_TASK INSTRUCTIONS_
Each line from the one with "Receive SMS in Eritrea" through the last line of the material is to be printed exactly; no other line and no picture belongs in the copy.

[MATERIAL PROVIDED — start]

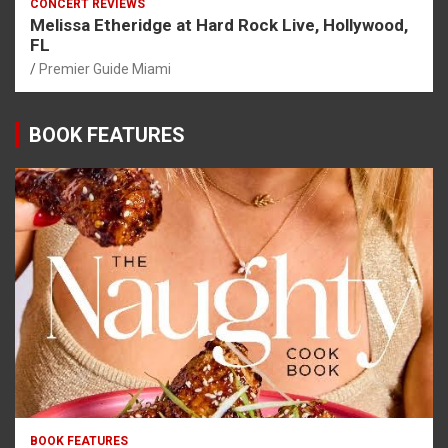
CONCERT REVIEWS
Melissa Etheridge at Hard Rock Live, Hollywood,
FL
Premier Guide Miami
BOOK FEATURES
BOOK FEATURES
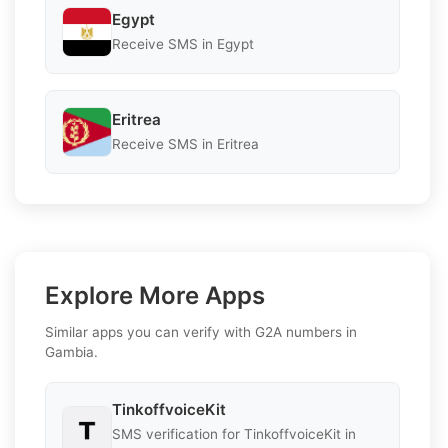
Egypt
Receive SMS in Egypt
Eritrea
Receive SMS in Eritrea
Explore More Apps
Similar apps you can verify with G2A numbers in
Gambia.
TinkoffvoiceKit
SMS verification for TinkoffvoiceKit in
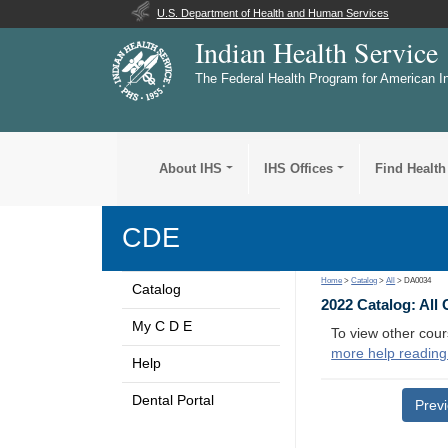
U.S. Department of Health and Human Services
Indian Health Service
The Federal Health Program for American I
About IHS
IHS Offices
Find Health
CDE
Home
>
Catalog
>
All
> DA0034
Catalog
2022 Catalog: All
My C D E
To view other cour
more help reading
Help
Dental Portal
Prev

[MATERIAL PROVIDED — finish]

_YOUR RESPONSE_
Receive SMS in Eritrea
Explore More Apps
Similar apps you can verify with G2A numbers in
Gambia.
TinkoffvoiceKit
SMS verification for TinkoffvoiceKit in
U.S. Department of Health and Human Services
Indian Health Service
The Federal Health Program for American I
About IHS
IHS Offices
Find Health
CDE
Home
>
Catalog
>
All
> DA0034
Catalog
2022 Catalog: All
My C D E
To view other cour
more help reading
Help
Dental Portal
Prev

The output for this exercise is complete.